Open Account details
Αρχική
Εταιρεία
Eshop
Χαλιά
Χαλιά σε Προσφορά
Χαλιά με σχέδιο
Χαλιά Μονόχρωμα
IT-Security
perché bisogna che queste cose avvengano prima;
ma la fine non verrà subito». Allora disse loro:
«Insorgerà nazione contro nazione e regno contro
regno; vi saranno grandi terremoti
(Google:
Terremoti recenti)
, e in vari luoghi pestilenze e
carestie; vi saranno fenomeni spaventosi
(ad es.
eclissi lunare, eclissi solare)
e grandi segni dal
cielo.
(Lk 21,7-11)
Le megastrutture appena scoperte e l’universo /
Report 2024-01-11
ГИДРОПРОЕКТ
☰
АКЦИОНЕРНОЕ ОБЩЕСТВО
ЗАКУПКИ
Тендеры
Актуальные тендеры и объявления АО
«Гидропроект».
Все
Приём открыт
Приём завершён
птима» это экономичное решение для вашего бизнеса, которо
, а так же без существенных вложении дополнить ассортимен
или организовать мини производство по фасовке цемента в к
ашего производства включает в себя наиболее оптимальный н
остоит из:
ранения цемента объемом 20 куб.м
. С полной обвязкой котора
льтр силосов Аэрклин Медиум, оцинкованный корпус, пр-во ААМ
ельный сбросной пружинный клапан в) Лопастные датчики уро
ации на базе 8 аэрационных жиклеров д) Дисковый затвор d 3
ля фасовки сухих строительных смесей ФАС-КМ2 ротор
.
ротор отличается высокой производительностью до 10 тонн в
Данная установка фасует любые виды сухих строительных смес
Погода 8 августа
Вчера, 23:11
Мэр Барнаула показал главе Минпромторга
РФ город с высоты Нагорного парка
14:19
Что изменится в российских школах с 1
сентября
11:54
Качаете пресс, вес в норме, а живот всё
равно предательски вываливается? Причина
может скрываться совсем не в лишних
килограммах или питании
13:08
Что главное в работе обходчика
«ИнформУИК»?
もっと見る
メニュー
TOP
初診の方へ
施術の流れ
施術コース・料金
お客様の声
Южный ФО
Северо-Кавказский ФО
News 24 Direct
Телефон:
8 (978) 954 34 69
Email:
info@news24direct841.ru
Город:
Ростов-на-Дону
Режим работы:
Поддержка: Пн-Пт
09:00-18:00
* * * * *
> What you are asked to do
Search the records above for the string "saranno". Report each line that has it.

> Finished exercise
regno; vi saranno grandi terremoti
carestie; vi saranno fenomeni spaventosi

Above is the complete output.